▶ [Supplied information]:

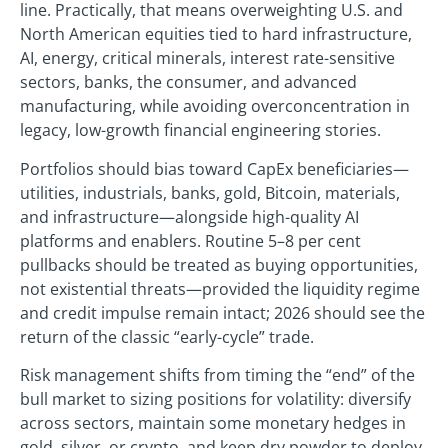
line. Practically, that means overweighting U.S. and
North American equities tied to hard infrastructure,
AI, energy, critical minerals, interest rate-sensitive
sectors, banks, the consumer, and advanced
manufacturing, while avoiding overconcentration in
legacy, low-growth financial engineering stories.
Portfolios should bias toward CapEx beneficiaries—
utilities, industrials, banks, gold, Bitcoin, materials,
and infrastructure—alongside high-quality AI
platforms and enablers. Routine 5–8 per cent
pullbacks should be treated as buying opportunities,
not existential threats—provided the liquidity regime
and credit impulse remain intact; 2026 should see the
return of the classic “early-cycle” trade.
Risk management shifts from timing the “end” of the
bull market to sizing positions for volatility: diversify
across sectors, maintain some monetary hedges in
gold, silver, or crypto, and keep dry powder to deploy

▶ [Task goal]: Without any pictures, return the entries exactly as given.

▶ [Task output]:
line. Practically, that means overweighting U.S. and
North American equities tied to hard infrastructure,
AI, energy, critical minerals, interest rate-sensitive
sectors, banks, the consumer, and advanced
manufacturing, while avoiding overconcentration in
legacy, low-growth financial engineering stories.
Portfolios should bias toward CapEx beneficiaries—
utilities, industrials, banks, gold, Bitcoin, materials,
and infrastructure—alongside high-quality AI
platforms and enablers. Routine 5–8 per cent
pullbacks should be treated as buying opportunities,
not existential threats—provided the liquidity regime
and credit impulse remain intact; 2026 should see the
return of the classic “early-cycle” trade.
Risk management shifts from timing the “end” of the
bull market to sizing positions for volatility: diversify
across sectors, maintain some monetary hedges in
gold, silver, or crypto, and keep dry powder to deploy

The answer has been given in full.